(Page-level text extractions)
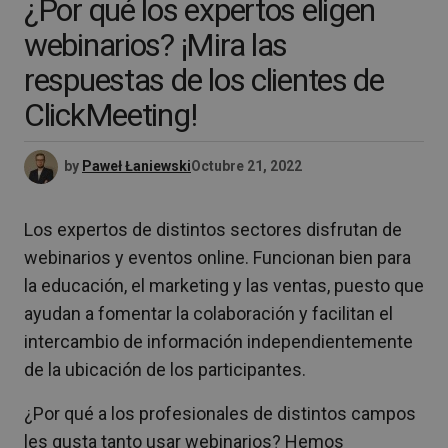
¿Por qué los expertos eligen
webinarios? ¡Mira las
respuestas de los clientes de
ClickMeeting!
by
Paweł Łaniewski
Octubre 21, 2022
Los expertos de distintos sectores disfrutan de
webinarios y eventos online. Funcionan bien para
la educación, el marketing y las ventas, puesto que
ayudan a fomentar la colaboración y facilitan el
intercambio de información independientemente
de la ubicación de los participantes.
¿Por qué a los profesionales de distintos campos
les gusta tanto usar webinarios? Hemos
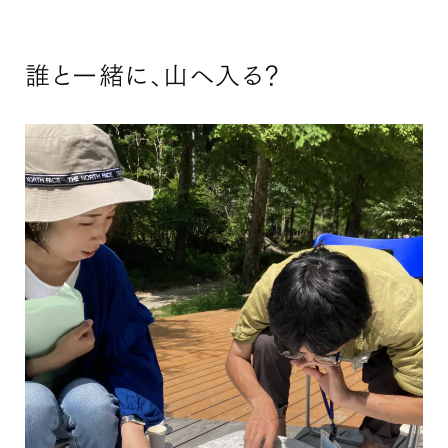
誰と一緒に、山へ入る？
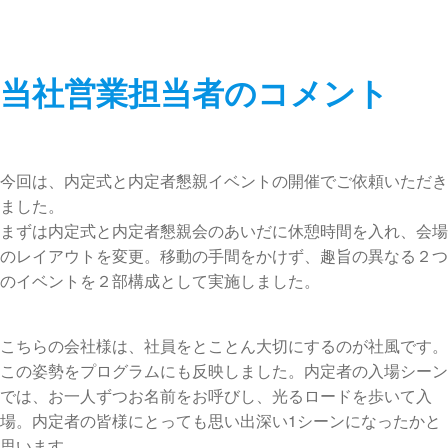
当社営業担当者のコメント
今回は、内定式と内定者懇親イベントの開催でご依頼いただき
ました。
まずは内定式と内定者懇親会のあいだに休憩時間を入れ、会場
のレイアウトを変更。移動の手間をかけず、趣旨の異なる２つ
のイベントを２部構成として実施しました。
こちらの会社様は、社員をとことん大切にするのが社風です。
この姿勢をプログラムにも反映しました。内定者の入場シーン
では、お一人ずつお名前をお呼びし、光るロードを歩いて入
場。内定者の皆様にとっても思い出深い1シーンになったかと
思います。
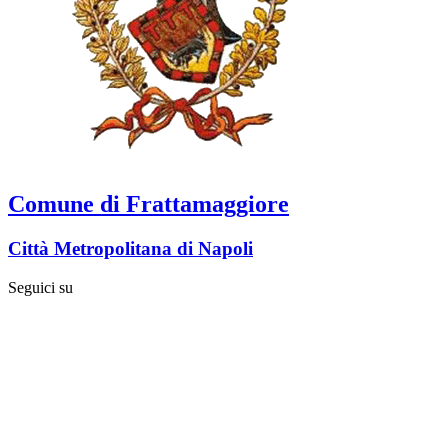
Comune di Frattamaggiore
Città Metropolitana di Napoli
Seguici su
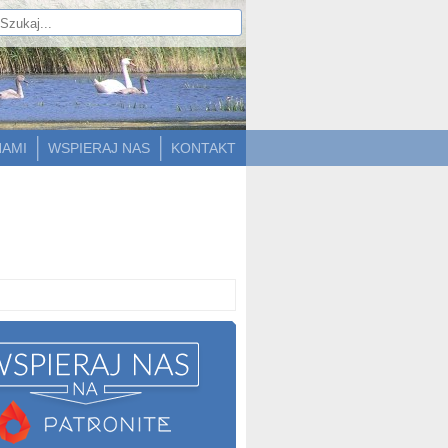
NAMI
WSPIERAJ NAS
KONTAKT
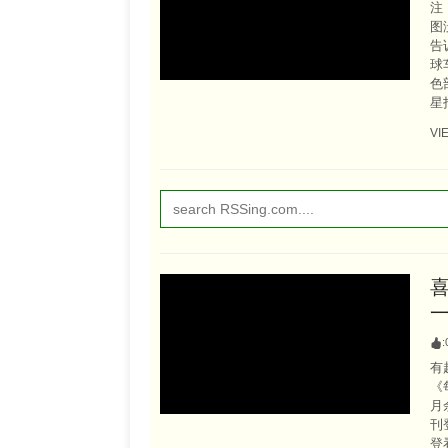
注
图
告
球
色
星
VI
:
有
《
月
刊
登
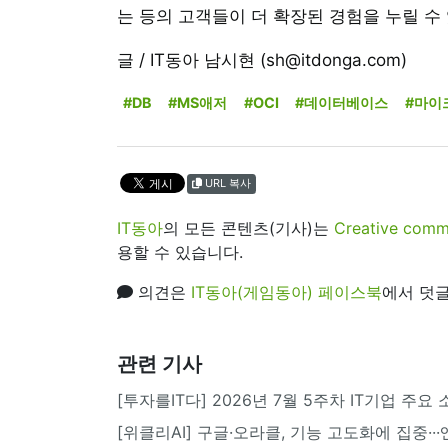
는 등의 고객들이 더 확장된 경험을 누릴 수 
글 / IT동아 남시현 (sh@itdonga.com)
#DB
#MS애저
#OCI
#데이터베이스
#마이
URL 복사
IT동아
의 모든 콘텐츠(기사)는
Creative 
용할 수 있습니다.
의견은
IT동아(게임동아) 페이스북
에서 덧글
관련 기사
[투자를IT다] 2026년 7월 5주차 IT기업 주요
[위클리AI] 구글·오라클, 기능 고도화에 집중·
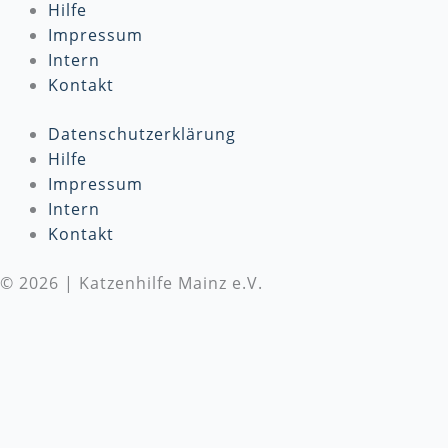
Hilfe
Impressum
Intern
Kontakt
Datenschutzerklärung
Hilfe
Impressum
Intern
Kontakt
© 2026 | Katzenhilfe Mainz e.V.
Wir benötigen Deine Unterstützung
Die Katzenhilfe Mainz e.V. benötigt dringend deine
Unterstützung! Wir setzen uns täglich für den Schutz
und die Versorgung von Katzen in Not ein. Um
unsere wichtige Arbeit fortsetzen zu können, sind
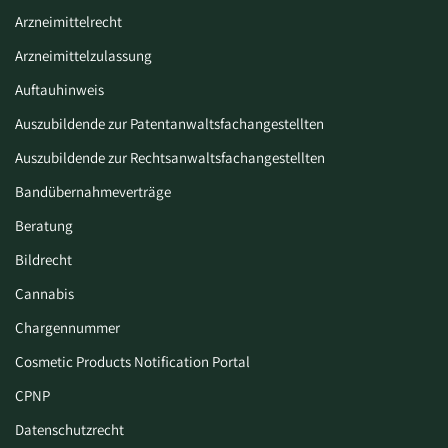
Arzneimittelrecht
Arzneimittelzulassung
Auftauhinweis
Auszubildende zur Patentanwaltsfachangestellten
Auszubildende zur Rechtsanwaltsfachangestellten
Bandübernahmeverträge
Beratung
Bildrecht
Cannabis
Chargennummer
Cosmetic Products Notification Portal
CPNP
Datenschutzrecht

_TASK TO COMPLETE_
Look through the entries for lines containing the word "webinarios" and return each one.

_FINISHED TASK_
webinarios? ¡Mira las
webinarios y eventos online. Funcionan bien para
les gusta tanto usar webinarios? Hemos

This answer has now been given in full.